Directions for this task » What you return should match the data below exactly, line for line.

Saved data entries
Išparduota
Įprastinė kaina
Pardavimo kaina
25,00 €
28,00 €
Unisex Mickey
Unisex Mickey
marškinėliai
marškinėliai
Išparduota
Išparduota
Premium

Response to this task »
Išparduota
Įprastinė kaina
Pardavimo kaina
25,00 €
28,00 €
Unisex Mickey
Unisex Mickey
marškinėliai
marškinėliai
Išparduota
Išparduota
Premium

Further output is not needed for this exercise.